Monday, May 31, 2010

A few quotes about David Laws

Amusing though I found the David Laws story I did not see any need to write about it. There has been plenty of coverage. In particular, I have been entertained by the sudden outrage expressed by Conservative and Lib-Dim supporters of the Coalition when their blue-eyed boy was shown to have behaved as shabbily as all the people he had castigated in the past. The outrage was not with him but with the journalists who uncovered the story and the people who demanded Mr Laws's resignation. As for the pretence that the whole rather shabby episode was done because the man wanted to keep his same-sex partnership "private", that cannot possibly be taken seriously. Are these people saying that the Lib-Dims are so narrow-minded and intolerant that the unfortunate homosexual members of the party have to hide in corners and fear exposure? I find that hard to believe.

However, I should like to quote from a couple of journalists from newspapers at different points of the political spectrum. First up, is Gerald Warner, a man I find moderately interesting most of the time. He is, however, quite right in the conclusions he draws, most importantly the fact that new politics is awfully like old politics with the establishment, as before, leaping to the rescue of a beleaguered member.
In his reply to Laws’ letter of resignation, David Cameron told him: “You are a good and honourable man.” That is good to know. So, why is he leaving the Government?

The little local difficulty was that Laws, over an eight-year period, had claimed more than £40,000 in expenses, against the parliamentary rules. It seems that further expenses remain to be scrutinised. According to The Daily Telegraph: “He also regularly claimed up to £150 a month for utilities and £200 a month for service and maintenance until parliamentary authorities began demanding receipts. Claims then dropped to only £37 a month for utility bills and £74 a month for his share of the council tax. Claims for service, maintenance and repairs dropped dramatically to less than £25 a month.”
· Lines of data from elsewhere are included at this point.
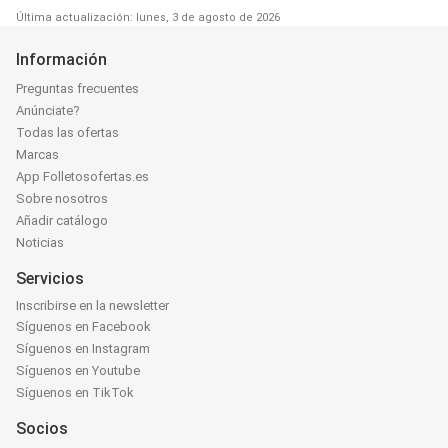
Última actualización: lunes, 3 de agosto de 2026
Información
Preguntas frecuentes
Anúnciate?
Todas las ofertas
Marcas
App Folletosofertas.es
Sobre nosotros
Añadir catálogo
Noticias
Servicios
Inscribirse en la newsletter
Síguenos en Facebook
Síguenos en Instagram
Síguenos en Youtube
Síguenos en TikTok
Socios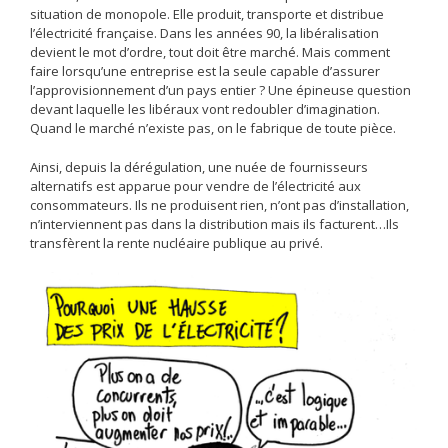
situation de monopole. Elle produit, transporte et distribue
l’électricité française. Dans les années 90, la libéralisation
devient le mot d’ordre, tout doit être marché. Mais comment
faire lorsqu’une entreprise est la seule capable d’assurer
l’approvisionnement d’un pays entier ? Une épineuse question
devant laquelle les libéraux vont redoubler d’imagination.
Quand le marché n’existe pas, on le fabrique de toute pièce.
Ainsi, depuis la dérégulation, une nuée de fournisseurs
alternatifs est apparue pour vendre de l’électricité aux
consommateurs. Ils ne produisent rien, n’ont pas d’installation,
n’interviennent pas dans la distribution mais ils facturent…Ils
transfèrent la rente nucléaire publique au privé.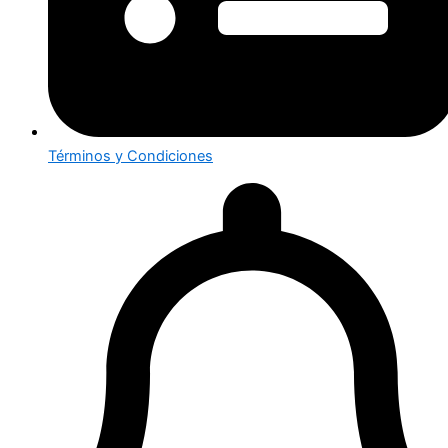
Términos y Condiciones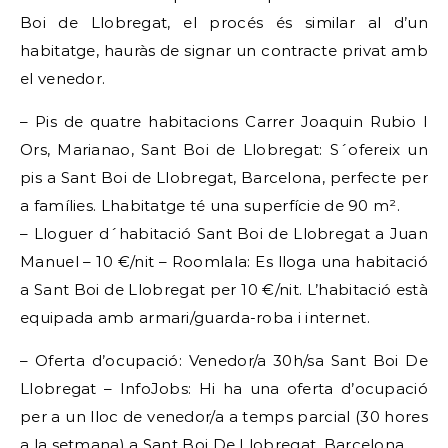
Boi de Llobregat, el procés és similar al d’un
habitatge, hauràs de signar un contracte privat amb
el venedor.
– Pis de quatre habitacions Carrer Joaquin Rubio I
Ors, Marianao, Sant Boi de Llobregat: S´ofereix un
pis a Sant Boi de Llobregat, Barcelona, ​​perfecte per
a famílies. Lhabitatge té una superfície de 90 m².
– Lloguer d´habitació Sant Boi de Llobregat a Juan
Manuel – 10 €/nit – Roomlala: Es lloga una habitació
a Sant Boi de Llobregat per 10 €/nit. L’habitació està
equipada amb armari/guarda-roba i internet.
– Oferta d’ocupació: Venedor/a 30h/sa Sant Boi De
Llobregat – InfoJobs: Hi ha una oferta d’ocupació
per a un lloc de venedor/a a temps parcial (30 hores
a la setmana) a Sant Boi De Llobregat, Barcelona.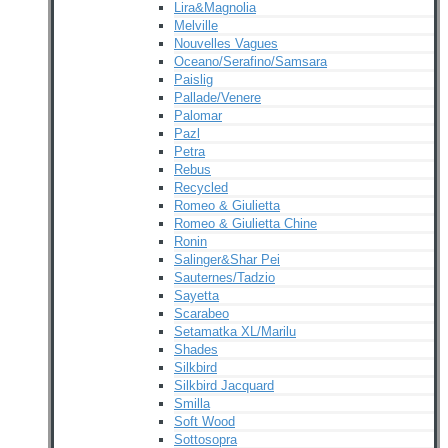
Lira&Magnolia
Melville
Nouvelles Vagues
Oceano/Serafino/Samsara
Paislig
Pallade/Venere
Palomar
Pazl
Petra
Rebus
Recycled
Romeo & Giulietta
Romeo & Giulietta Chine
Ronin
Salinger&Shar Pei
Sauternes/Tadzio
Sayetta
Scarabeo
Setamatka XL/Marilu
Shades
Silkbird
Silkbird Jacquard
Smilla
Soft Wood
Sottosopra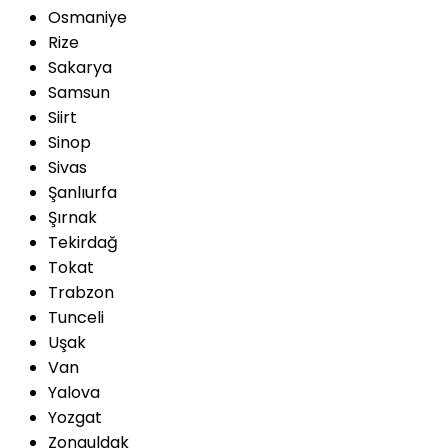
Osmaniye
Rize
Sakarya
Samsun
Siirt
Sinop
Sivas
Şanlıurfa
Şırnak
Tekirdağ
Tokat
Trabzon
Tunceli
Uşak
Van
Yalova
Yozgat
Zonguldak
It is fortunate that we are dealing here with a good and honourable man, otherwise some people might put an uncharitable construction on those facts. Cameron went on to say in his reply to Laws: “I am sure that, throughout, you have been motivated by wanting to protect your privacy rather than anything else.” Reading that and the similar drivel that has cascaded out of the establishment over the past 24 hours, one would think that Laws was under some compelling duress to take £40,000 of taxpayers’ money in order to protect his privacy. On the contrary, his privacy was only invaded because he had taken public money.
During one discussion I had about l'affaire Laws with a stalwart member of the Conservative Party and fervent supporter of them being in government the coalition, I was assured that an honourable and, above all, rich man like Mr Laws was most certainly not acting from motives of personal enrichment. Ahem, I asked, what were his motives? Chivalry? Altruism? Love of his country? Belief in small government? Protection of his privacy, I was told. I am afraid that if Mr Laws, for whatever reason, wanted to protect his privacy he need not have claimed any of that money at all, particularly if he is a man of honour and integrity. He is rich and can afford to live in London with or without his partner. Ah, but he was entitled to expenses and he should be praised for not claiming all that he could. Undoubtedly, as a supposed believer in small government and the free economy, Mr Laws has had many severe things to say about the entitlement culture.

The other journalist is media analyst, Roy Greenslade, who makes an obvious point about the outrage expressed by some journalists about the Daily Telegraph's unseemly behaviour.
Journalists, of all people, should beware of blaming the messenger. It's true that I regularly criticise papers for what I perceive to be their failings and for overstepping the mark. But the Telegraph, in possession of documents that showed Laws guilty of a substantial breach of parliamentary rules and standards, was obliged to publish.
Mr Greenslade is a little out of date. He still thinks of journalists as being outside the establishment. Sadly, no. They are part and parcel of what we need to bring to heel.


  1. WitteringsfromWitneyMay 31, 2010 at 4:29 PM

    Absolutely, Helen - absolutely right, as you usually are! Especially the last two sentences of your post.

    On the matter of 'ability to pay', on the basis I am means-tested for benefits should not MPs be means-tested for ACA which is, after all, a benefit? No wonder MPs suffer from 'one rule for them and one for us' accusations.

    Also on the subject of 're-instatement', perhaps a 'one strike and you're out - for good' rule might just concentrate the minds of those who wish to be accorded the title of Rt. Honourable & Honourable?

  2. The boyfriend obviously couldn't afford the mortgage on his own - and he couldn't take on a lodger, who would have been party to the fact that only one bedroom was being used by the MP and PR bod. So, what to do? Milk the taxpayer of course!

  3. I am amazed by the softy waffling of the toy coalition, "he is an honourable man". No he isn't, he is a cheap thief who steals from the poor because he can. And that I'm afraid says everything we need to know about "call me Dave", accessory before and after the fact!